Task details =
Before printing, remove every picture; then print the lines below exactly, from the first line through the line containing "beyond responding to prompts. Instead of".

Stored items:
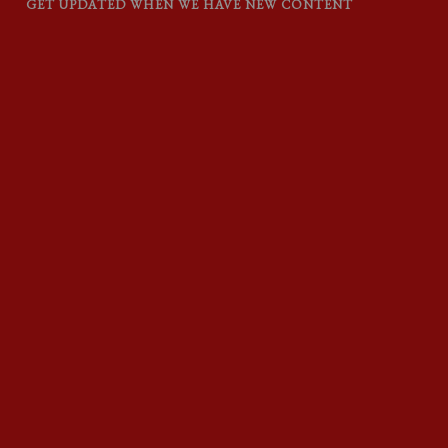
GET UPDATED WHEN WE HAVE NEW CONTENT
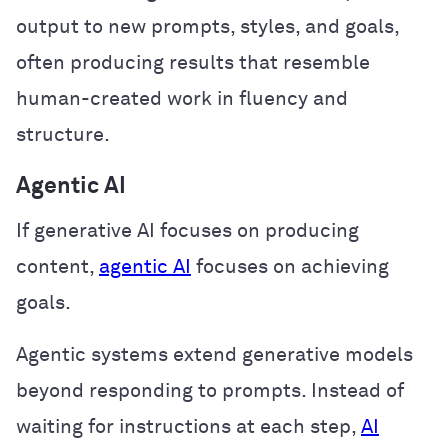
output to new prompts, styles, and goals,
often producing results that resemble
human-created work in fluency and
structure.
Agentic AI
If generative AI focuses on producing
content,
agentic AI
focuses on achieving
goals.
Agentic systems extend generative models
beyond responding to prompts. Instead of
waiting for instructions at each step,
AI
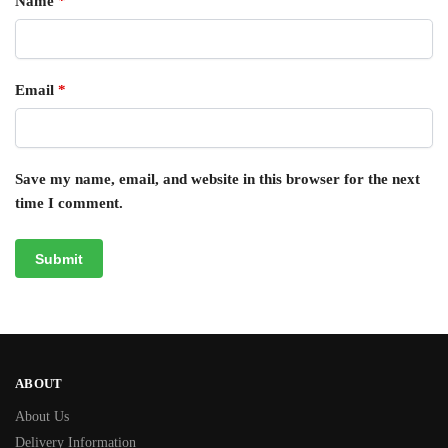
Name
*
Email
*
Save my name, email, and website in this browser for the next
time I comment.
ABOUT
About Us
Delivery Information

Response for this exercise =
GET UPDATED WHEN WE HAVE NEW CONTENT
output to new prompts, styles, and goals,
often producing results that resemble
human-created work in fluency and
structure.
Agentic AI
If generative AI focuses on producing
content,
agentic AI
focuses on achieving
goals.
Agentic systems extend generative models
beyond responding to prompts. Instead of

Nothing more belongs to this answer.